Bucket 3: Taxable Brokerage at 5.7% Yield ($1,188/month)
In the taxable account, qualified dividends matter. A married couple in the 0% long-term capital gains bracket can receive a meaningful chunk of qualified dividend income tax-free. Schwab U.S. Dividend Equity ETF (NYSEARCA:SCHD) is the workhorse: a 0.06% expense ratio, $71.6 billion in assets, and a portfolio of mature dividend payers like Chevron, Merck, and Coca-Cola. SCHD returned 25% over the past year.
Pairing SCHD with a covered-call equity ETF lifts the bucket’s blended yield closer to 5.7% while keeping most distributions qualified or return-of-capital.
The Compounding Insight Most Retirees Miss
Ares has maintained a quarterly dividend of $0.48 for eight consecutive quarters, meaning the payout has effectively remained flat.
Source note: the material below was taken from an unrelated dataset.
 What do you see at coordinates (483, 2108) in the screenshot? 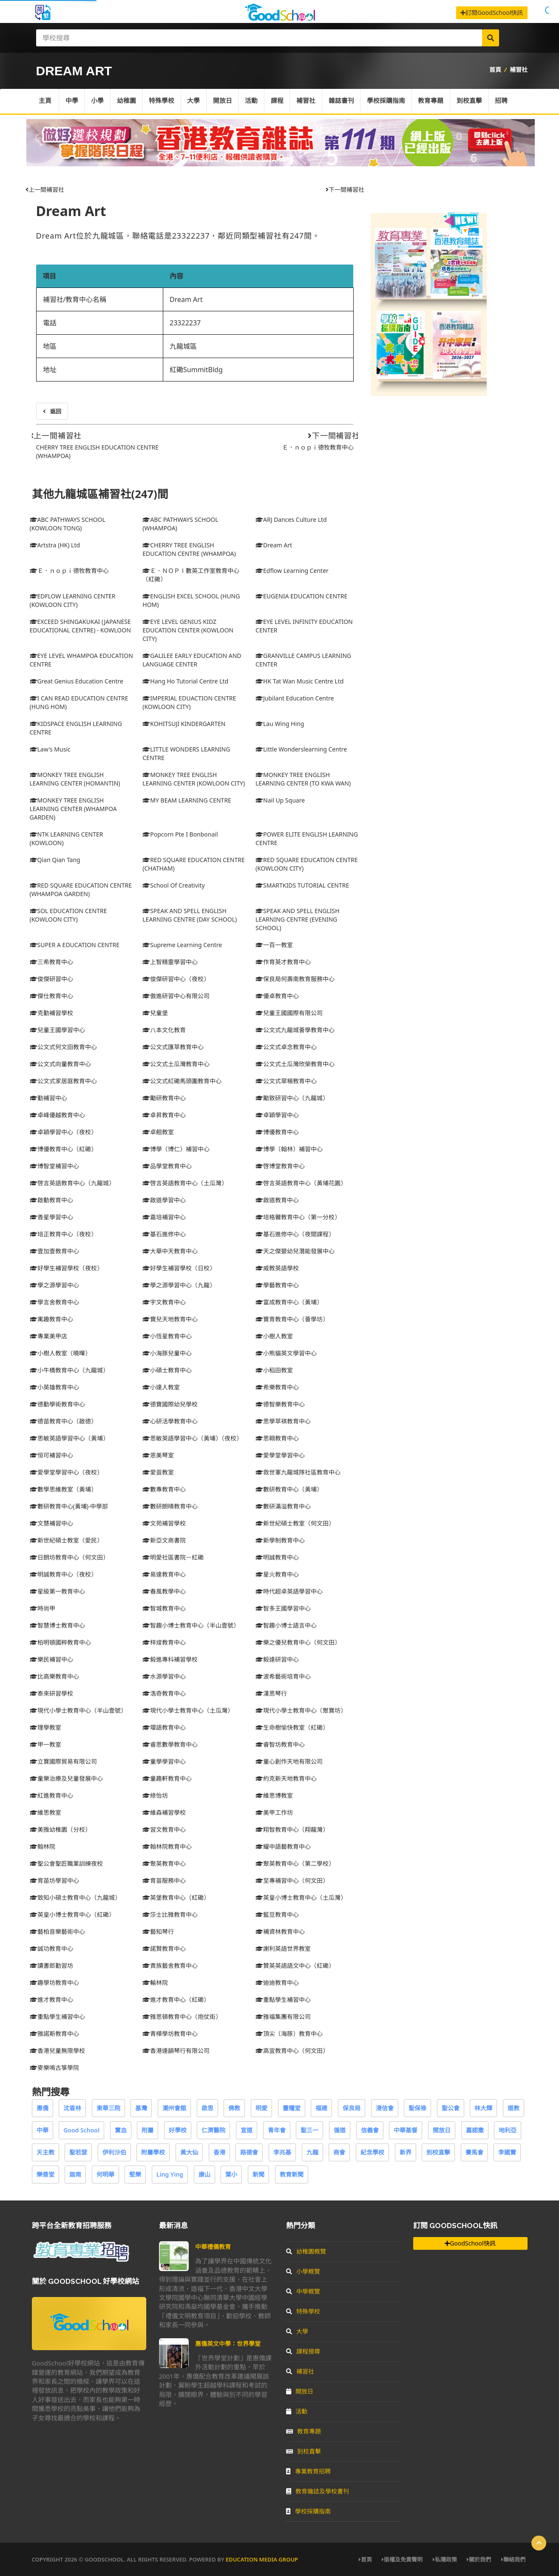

By comparison, SCHD-style dividend-growth strategies have historically compounded distributions at roughly 8% annually, enough to double the income stream in about nine years.
For a 66-year-old couple planning for a retirement that could last 25 years or longer, that distinction matters. Maximizing current yield can increase income immediately, but portfolios built around steady dividend growth are often better positioned to preserve purchasing power later in retirement. The goal is not simply generating the largest check today. It is ensuring the checks arriving at age 75 or 85 still carry meaningful buying power
What This Couple Should Do Next
- Pressure-test the spending number. $4,612 a month is the target, but actual fixed expenses, Social Security, and any pension should be subtracted first. The portfolio only needs to cover the gap.
- Locate assets by tax wrapper, not just by yield. REIT and BDC dividends in the traditional IRA, preferred stocks in the Roth, qualified-dividend ETFs in the taxable account. Wrong location can cost 22% to 24% of the income stream.
- Plan now for RMDs at 73. The traditional IRA will force distributions in seven years. Any income the couple does not need should flow into the brokerage account, not back into the IRA.
Income That Can Last
This portfolio works because it balances yield, taxes, and long-term growth instead of chasing the highest payout available. REITs and BDCs generate strong income inside tax-sheltered accounts, while qualified-dividend stocks improve tax efficiency in the brokerage account. For a couple likely facing a 25-year retirement, that balance matters more than maximizing today’s yield. The goal is not just producing income now. It is building a portfolio that can keep paying meaningful income well into their 70s and 80s.